The previous six sudden-death playoffs (going back to 1979) at Augusta began at the 10th hole; this was the first to start at the 18th hole, where both put their drives in the fairway. DiMarco hit his approach to the very front section of the green and the ball backed off the green a bit, ending up in almost the exact spot he was at the end of regulation. Woods knocked his approach to 15 ft past the flag. DiMarco then chipped up to around a foot and tapped in for par. After taking a long time to study the putt, Woods buried his birdie putt to win his fourth green jacket and ninth major title. It was the second consecutive major that DiMarco lost in a playoff following his loss in the PGA Championship in 2004 to Vijay Singh.

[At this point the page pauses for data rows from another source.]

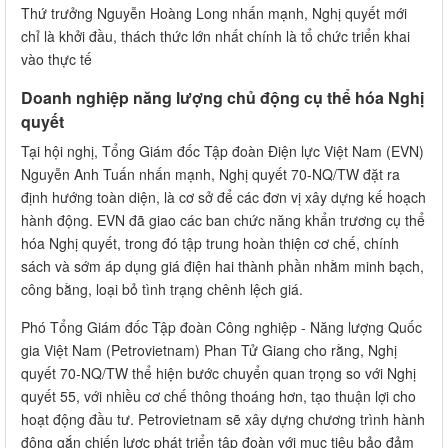
Thứ trưởng Nguyễn Hoàng Long nhấn mạnh, Nghị quyết mới
chỉ là khởi đầu, thách thức lớn nhất chính là tổ chức triển khai
vào thực tế
Doanh nghiệp năng lượng chủ động cụ thể hóa Nghị
quyết
Tại hội nghị, Tổng Giám đốc Tập đoàn Điện lực Việt Nam (EVN)
Nguyễn Anh Tuấn nhấn mạnh, Nghị quyết 70-NQ/TW đặt ra
định hướng toàn diện, là cơ sở để các đơn vị xây dựng kế hoạch
hành động. EVN đã giao các ban chức năng khẩn trương cụ thể
hóa Nghị quyết, trong đó tập trung hoàn thiện cơ chế, chính
sách và sớm áp dụng giá điện hai thành phần nhằm minh bạch,
công bằng, loại bỏ tình trạng chênh lệch giá.
Phó Tổng Giám đốc Tập đoàn Công nghiệp - Năng lượng Quốc
gia Việt Nam (Petrovietnam) Phan Tử Giang cho rằng, Nghị
quyết 70-NQ/TW thể hiện bước chuyển quan trọng so với Nghị
quyết 55, với nhiều cơ chế thông thoáng hơn, tạo thuận lợi cho
hoạt động đầu tư. Petrovietnam sẽ xây dựng chương trình hành
động gắn chiến lược phát triển tập đoàn với mục tiêu bảo đảm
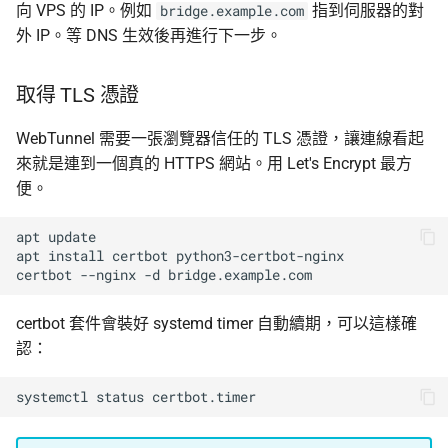
向 VPS 的 IP。例如
指到伺服器的對
bridge.example.com
外 IP。等 DNS 生效後再進行下一步。
取得 TLS 憑證
WebTunnel 需要一張瀏覽器信任的 TLS 憑證，讓連線看起
來就是連到一個真的 HTTPS 網站。用 Let's Encrypt 最方
便。
apt
update

apt
install
certbot
python3-certbot-nginx

certbot
--nginx
-d
certbot 套件會裝好 systemd timer 自動續期，可以這樣確
認：
systemctl
status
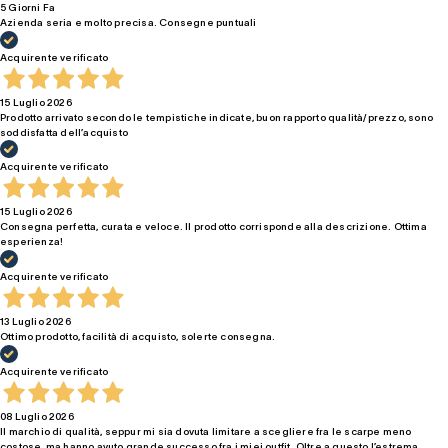
5 Giorni Fa
Azienda seria e molto precisa. Consegne puntuali
Acquirente verificato
15 Luglio 2026
Prodotto arrivato secondo le tempistiche indicate, buon rapporto qualità/prezzo, sono
soddisfatta dell’acquisto
Acquirente verificato
15 Luglio 2026
Consegna perfetta, curata e veloce. Il prodotto corrisponde alla descrizione. Ottima
esperienza!
Acquirente verificato
13 Luglio 2026
Ottimo prodotto, facilità di acquisto, solerte consegna.
Acquirente verificato
08 Luglio 2026
Il marchio di qualità, seppur mi sia dovuta limitare a scegliere fra le scarpe meno
costose, ma hanno avuto grande successo fra i miei outfit. Oltre a questo l’estrema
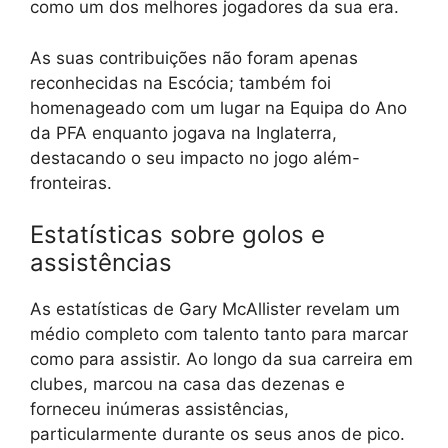
como um dos melhores jogadores da sua era.
As suas contribuições não foram apenas
reconhecidas na Escócia; também foi
homenageado com um lugar na Equipa do Ano
da PFA enquanto jogava na Inglaterra,
destacando o seu impacto no jogo além-
fronteiras.
Estatísticas sobre golos e
assistências
As estatísticas de Gary McAllister revelam um
médio completo com talento tanto para marcar
como para assistir. Ao longo da sua carreira em
clubes, marcou na casa das dezenas e
forneceu inúmeras assistências,
particularmente durante os seus anos de pico.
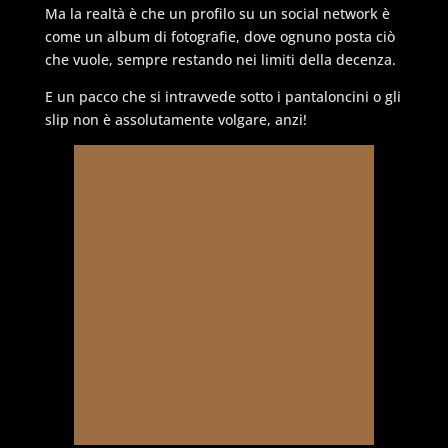
Ma la realtà è che un profilo su un social network è
come un album di fotografie, dove ognuno posta ciò
che vuole, sempre restando nei limiti della decenza.
E un pacco che si intravvede sotto i pantaloncini o gli
slip non è assolutamente volgare, anzi!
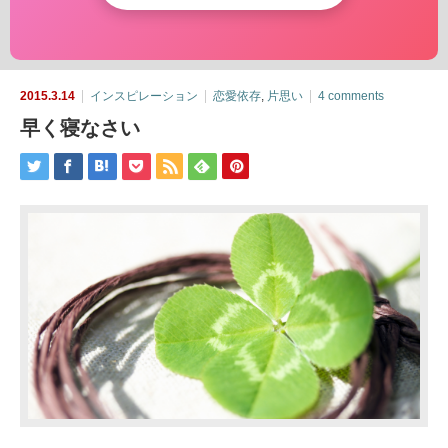
2015.3.14
インスピレーション
恋愛依存
,
片思い
4 comments
早く寝なさい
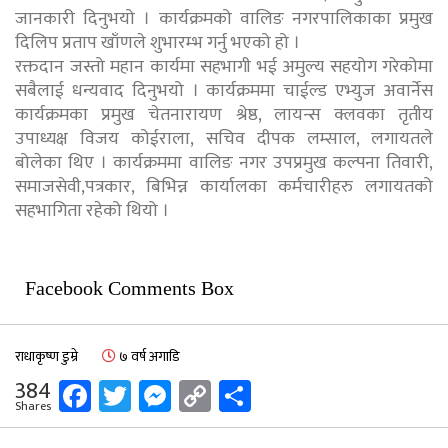
जानकारी दिनुभयो । कार्यक्रमको वालिङ नगरपालिकाका प्रमुख
दिलिप प्रताप खाँणले शुभारम्भ गर्नु भएको हो ।
रक्तदान जस्तो महान कार्यमा सहभागी भई अमुल्य सहयोग गरेकोमा
सबैलाई धन्यवाद दिनुभयो । कार्यक्रममा चाईल्ड एभ्युज अवार्नेस
कार्यक्रमका प्रमुख चेतनारायण श्रेष्ठ, लायन्स क्लवका तृतीय
उपाध्यक्ष विजय कोईराला, सचिव दीपक लम्साल, लगायतले
बोलेका थिए । कार्यक्रममा वालिङ नगर उपप्रमुख कल्पना तिवारी,
समाजसेवी,पत्रकार, बिभिन्न कार्यालका कर्मचारीहरु लगायतको
सहभागिता रहेको थियो ।
Facebook Comments Box
राधाकृष्ण डुम्रे
७ वर्ष अगाडि
Facebook
Twitter
Messenger
Copy
Share
384
Shares
Link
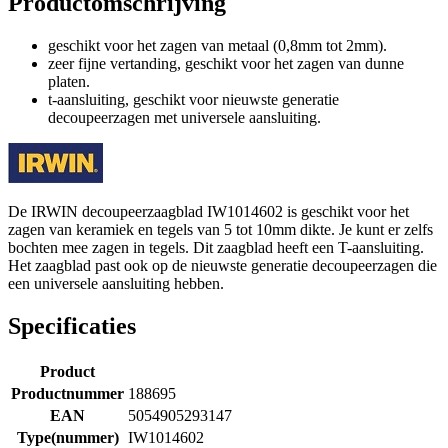
Productomschrijving
geschikt voor het zagen van metaal (0,8mm tot 2mm).
zeer fijne vertanding, geschikt voor het zagen van dunne
platen.
t-aansluiting, geschikt voor nieuwste generatie
decoupeerzagen met universele aansluiting.
De IRWIN decoupeerzaagblad IW1014602 is geschikt voor het
zagen van keramiek en tegels van 5 tot 10mm dikte. Je kunt er zelfs
bochten mee zagen in tegels. Dit zaagblad heeft een T-aansluiting.
Het zaagblad past ook op de nieuwste generatie decoupeerzagen die
een universele aansluiting hebben.
Specificaties
Product
Productnummer
188695
EAN
5054905293147
Type(nummer)
IW1014602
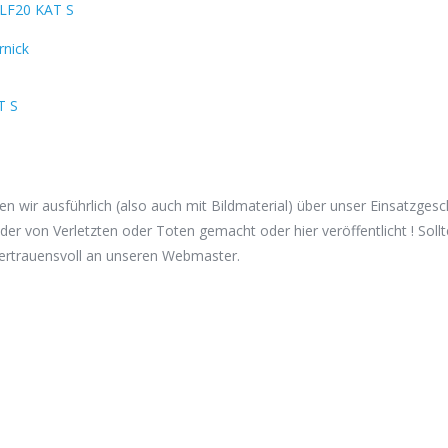
LF20 KAT S
rnick
hten wir ausführlich (also auch mit Bildmaterial) über unser Einsatzg
der von Verletzten oder Toten gemacht oder hier veröffentlicht ! Soll
vertrauensvoll an unseren Webmaster.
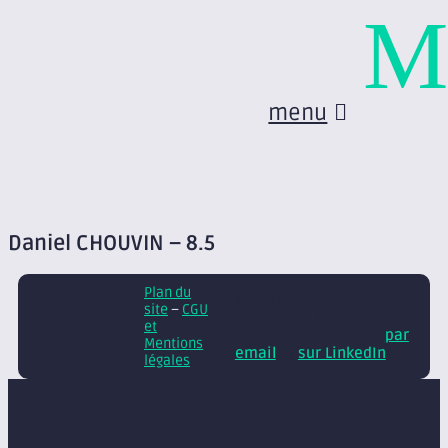
M
menu
Daniel CHOUVIN – 8.5
Plan du
© Axite – tous droits
site
–
CGU
réservés
Retrouvez
et
nos conseils et actus
par
Mentions
email
et
sur LinkedIn
légales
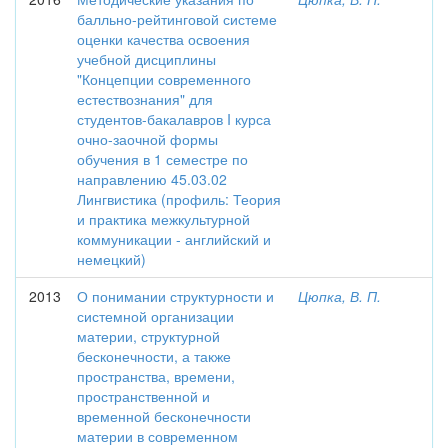
балльно-рейтинговой системе
оценки качества освоения
учебной дисциплины
"Концепции современного
естествознания" для
студентов-бакалавров I курса
очно-заочной формы
обучения в 1 семестре по
направлению 45.03.02
Лингвистика (профиль: Теория
и практика межкультурной
коммуникации - английский и
немецкий)
2013
О понимании структурности и
Цюпка, В. П.
системной организации
материи, структурной
бесконечности, а также
пространства, времени,
пространственной и
временной бесконечности
материи в современном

| Place | Player | Score | To par | Money ($) |
|---|---|---|---|---|
| 1 | USA Tiger Woods | 3 | −1 | 1,260,000 |
| 2 | USA Chris DiMarco | 4 | E | 756,000 |

==Quotes==
"Here it comes ... Oh, my goodness! ... OH, WOW! IN YOUR LIFE, have you seen anything like that?!" - CBS's Verne Lundquist's famous call of Tiger Woods' chip-in on the 16th hole.

"Chris is a tough competitor and a fighter. He's never going to back off and he proved that again." - Tiger Woods on the gutsy final round of runner-up Chris DiMarco.

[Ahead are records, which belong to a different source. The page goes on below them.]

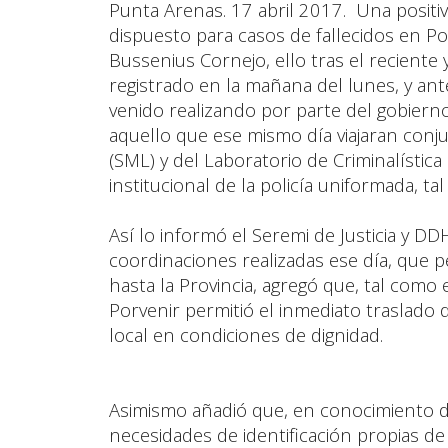
Punta Arenas. 17 abril 2017. Una positiv
dispuesto para casos de fallecidos en Po
Bussenius Cornejo, ello tras el recient
registrado en la mañana del lunes, y ant
venido realizando por parte del gobierno 
aquello que ese mismo día viajaran conj
(SML) y del Laboratorio de Criminalístic
institucional de la policía uniformada, t
Así lo informó el Seremi de Justicia y D
coordinaciones realizadas ese día, que p
hasta la Provincia, agregó que, tal como
Porvenir permitió el inmediato traslado 
local en condiciones de dignidad.
Asimismo añadió que, en conocimiento de 
necesidades de identificación propias de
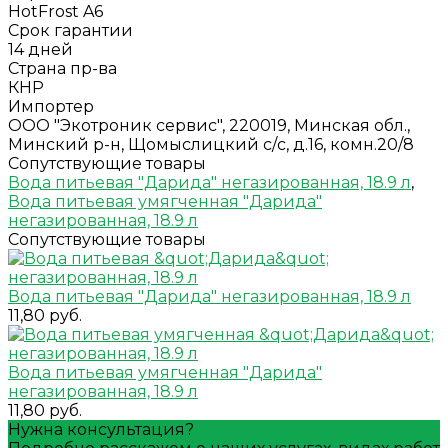
HotFrost A6
Срок гарантии
14 дней
Страна пр-ва
КНР
Импортер
ООО "Экотроник сервис", 220019, Минская обл.,
Минский р-н, Щомыслицкий с/с, д.16, комн.20/8
Сопутствующие товары
Вода питьевая "Дарида" негазированная, 18.9 л
,
Вода питьевая умягченная "Дарида"
негазированная, 18.9 л
Сопутствующие товары
Вода питьевая "Дарида" негазированная, 18.9 л
11,80 руб.
Вода питьевая умягченная "Дарида"
негазированная, 18.9 л
11,80 руб.
Нужна консультация?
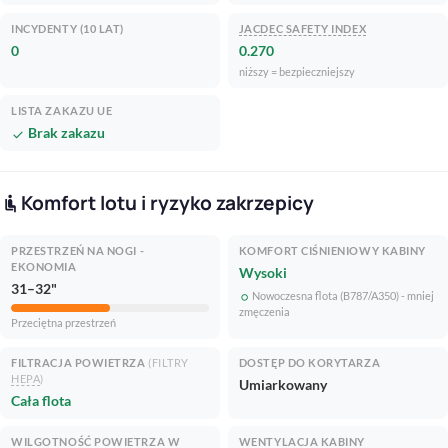
INCYDENTY (10 LAT)
JACDEC SAFETY INDEX
0
0.270
niższy = bezpieczniejszy
LISTA ZAKAZU UE
Brak zakazu
check
Komfort lotu i ryzyko zakrzepicy
airline_seat_recline_normal
PRZESTRZEŃ NA NOGI -
KOMFORT CIŚNIENIOWY KABINY
EKONOMIA
Wysoki
31–32"
Nowoczesna flota (B787/A350) - mniej
fiber_manual_record
zmęczenia
Przeciętna przestrzeń
FILTRACJA POWIETRZA
(FILTRY
DOSTĘP DO KORYTARZA
HEPA
)
Umiarkowany
Cała flota
WILGOTNOŚĆ POWIETRZA W
WENTYLACJA KABINY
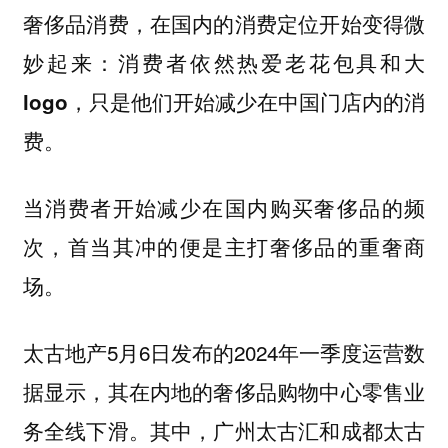
奢侈品消费，在国内的消费定位开始变得微
妙起来：
消费者依然热爱老花包具和大
logo，只是他们开始减少在中国门店内的消
费。
当消费者开始减少在国内购买奢侈品的频
次，首当其冲的便是主打奢侈品的重奢商
场。
太古地产5月6日发布的2024年一季度运营数
据显示，其在内地的奢侈品购物中心零售业
务全线下滑。其中，广州太古汇和成都太古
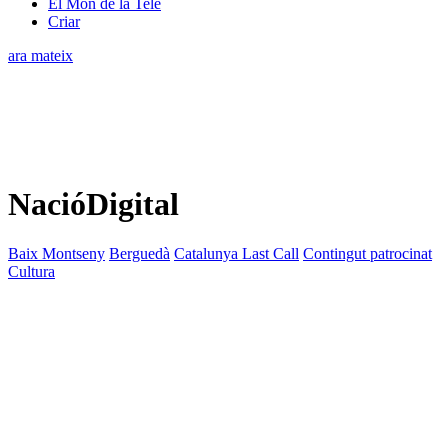
El Món de la Tele
Criar
ara mateix
NacióDigital
Baix Montseny
Berguedà
Catalunya Last Call
Contingut patrocinat
Cultura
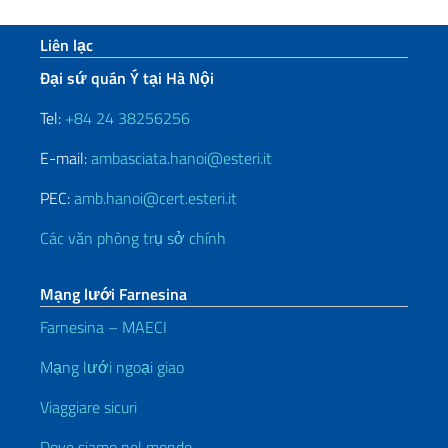
Sezione footer
Liên lạc
Đại sứ quán Ý tại Hà Nội
Tel:
+84 24 38256256
E-mail:
ambasciata.hanoi@esteri.it
PEC:
amb.hanoi@cert.esteri.it
Các văn phòng trụ sở chính
Mạng lưới Farnesina
Farnesina – MAECI
Mạng lưới ngoại giao
Viaggiare sicuri
Dove siamo nel mondo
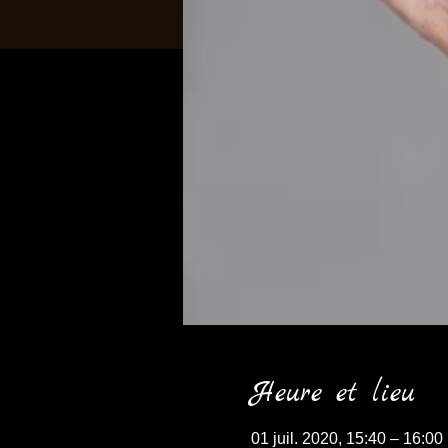
Heure et lieu
01 juil. 2020, 15:40 – 16:00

""I was just trying to throw the ball up there on the hill and let it feed down there and hopefully have a makeable putt. All of a sudden, it looked really good, and it looked like how could it not go in, and how did it not go in, and all of a sudden it went in." - Tiger Woods on his remarkable chip on 16.

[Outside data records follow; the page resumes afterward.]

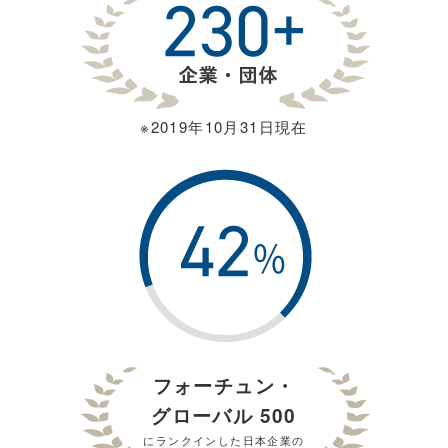
※2019年10⽉31⽇現在
フォーチュン・
グローバル 500
にランクインした⽇本企業の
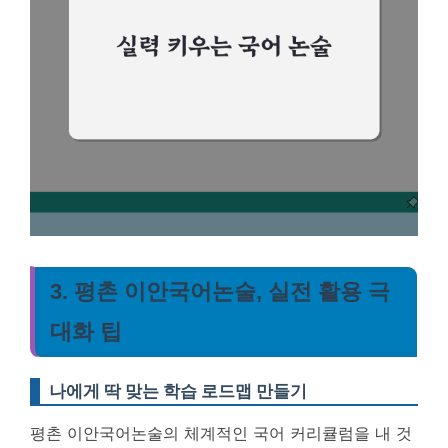
3. 평촌 이안국어논술, 실전 활용 극
대화 팁
나에게 딱 맞는 학습 로드맵 만들기
평촌 이안국어논술의 체계적인 국어 커리큘럼을 내 것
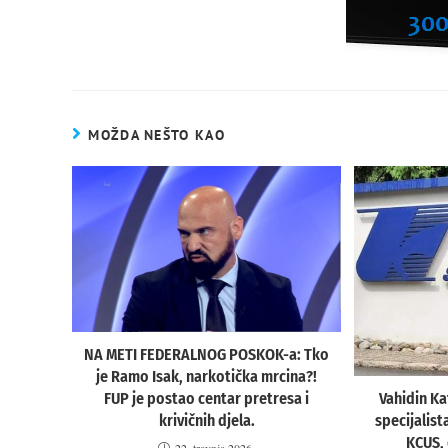
MOŽDA NEŠTO KAO
NA METI FEDERALNOG POSKOK-a: Tko
je Ramo Isak, narkotička mrcina?!
Vahidin Ka
FUP je postao centar pretresa i
specijalist
krivičnih djela.
KCUS, 
22. travnja 2026.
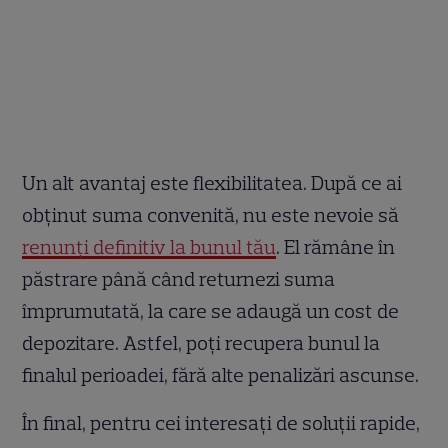
Un alt avantaj este flexibilitatea. După ce ai
obținut suma convenită, nu este nevoie să
renunți definitiv la bunul tău
. El rămâne în
păstrare până când returnezi suma
împrumutată, la care se adaugă un cost de
depozitare. Astfel, poți recupera bunul la
finalul perioadei, fără alte penalizări ascunse.
În final, pentru cei interesați de soluții rapide,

"I went out and shot 68 around here on Sunday, which is a very good round, and 12-under is usually good enough to win. It was just that I was playing against Tiger Woods." - Chris DiMarco on his runner-up finish.

"I would let it hurt if I gave it away but I didn't. I really didn't." - Chris DiMarco

"You know I played him as hard as I could down the stretch, birdieing a bunch of holes coming down the back nine and putting it on him really. And since I put that behind me and went out and put a good number on the back nine, I feel very good." - Chris DiMarco on his final round.

"That was a hard-fought week with the rain delays, I didn't get off to the greatest of starts." - Tiger Woods on the long week of golf.